In the normal state, the body and the brain’s main source of energy are glucose. During fasting, when the body remains deprived of glucose, it tends to depend on the glycogen stored in liver and then muscles. We will give tips in next episodes on how to overload our liver in glycogen and what kind of carbohydrate needs more time to get digested.
When the glycogen is depleted, we switch to a chronic fasting mode: because the brain needs glucose, it will turn to fat for glucose/energy production.
If after this phase, the body fails to get further glucose supply, then the starvation phase sets in. Starvation happens only with a prolonged fast of many days to weeks that makes your body eventually turn to protein for energy thus affecting your health adversely. As the Ramadan fast only extends from dawn until dusk, there is an opportunity to replenish energy stores at pre-dawn and dusk meals. This provides a progressive and gentle transition from glucose to fat as the main source of energy, thereby preventing the breakdown of muscle for protein. It is very important to have a pre-dawn meal. This helps reduce the time of food deprivation and prevent ketosis. This is the same reason why breakfast is considered as an important meal of the day. To prevent muscle breakdown, meals must contain adequate levels of ‘energy food’, such as carbohydrates and some fat.

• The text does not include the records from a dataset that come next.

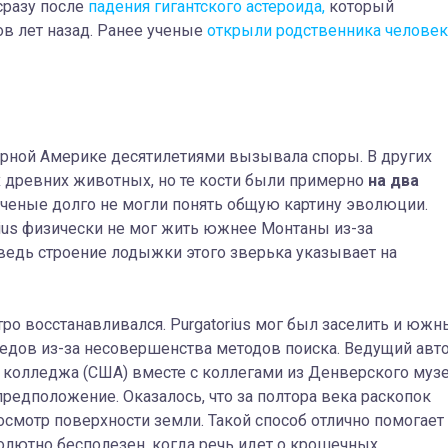
сразу после
падения гигантского астероида,
который
в лет назад. Ранее ученые
открыли родственника человек
ерной Америке десятилетиями вызывала споры. В других
 древних животных, но те кости были примерно
на два
ученые долго не могли понять общую картину эволюции.
rius физически не мог жить южнее Монтаны из-за
 ведь строение лодыжки этого зверька указывает на
ро восстанавливался. Purgatorius мог был заселить и южн
следов из-за несовершенства методов поиска. Ведущий авт
 колледжа (США) вместе с коллегами из Денверского муз
редположение. Оказалось, что за полтора века раскопок
осмотр поверхности земли. Такой способ отлично помогает
олютно бесполезен, когда речь идет о крошечных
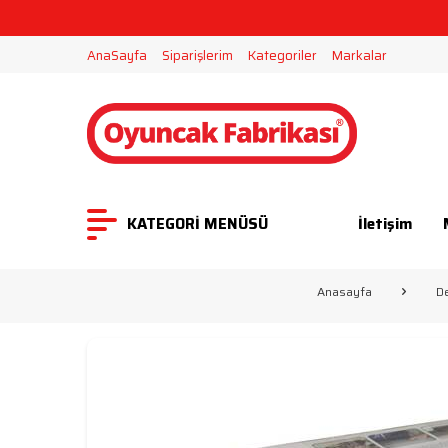
2000 TL ÜZERİ ALIŞVERİŞLERDE ÜCR
AnaSayfa
Siparişlerim
Kategoriler
Markalar
KATEGORİ MENÜSÜ
İletişim
Anasayfa
De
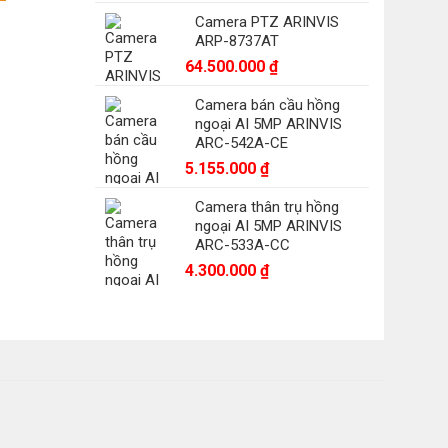
Camera PTZ ARINVIS
0.000 ₫.
ARP-8737AT
64.500.000
₫
Camera bán cầu hồng
ngoại AI 5MP ARINVIS
ARC-542A-CE
5.155.000
₫
Camera thân trụ hồng
ngoại AI 5MP ARINVIS
ARC-533A-CC
4.300.000
₫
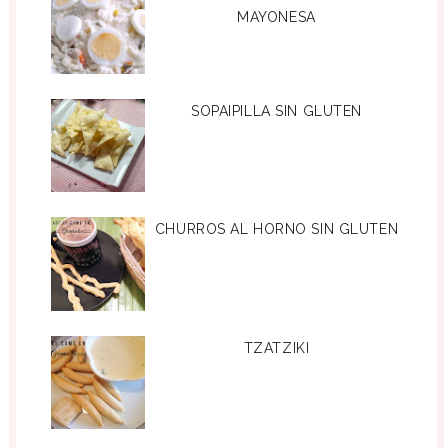
MAYONESA
SOPAIPILLA SIN GLUTEN
CHURROS AL HORNO SIN GLUTEN
TZATZIKI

- What about Metabolic rate?
As your body undergoes quite a drastic change from receiving food and water on a regular basis to not receiving anything for an extended amount of time, it understandably causes a shock to the system. Your body becomes unsure whether food will be readily available and as a result of this, tries to reserve as much energy as possible by slowing down your metabolism. In this context, your metabolism is the speed at which your body converts food into energy. A slow metabolism means that the food is converted into energy much slower. Your body will store fat rather than burn it.
Therefore it is important that during Ramadan to undertake measures to keep your metabolism as normal as possible. One of the best ways to do this is with light exercise as this can speed up your metabolism, helping to counteract the effects that fasting has on slowing down your metabolism.
- What about weight?
Weight gain: the person is very likely to pack on a few more pounds in the process because:
1. Increased calories: People gain weight when their energy intake exceeds their energy output. In other words, this happens when a person consumes calories more than he/she burns.
2. Reduced activity during Ramadan
3. Skipping meals all day and eating only after 6 p.m. or so is counterproductive as a weight-loss regimen.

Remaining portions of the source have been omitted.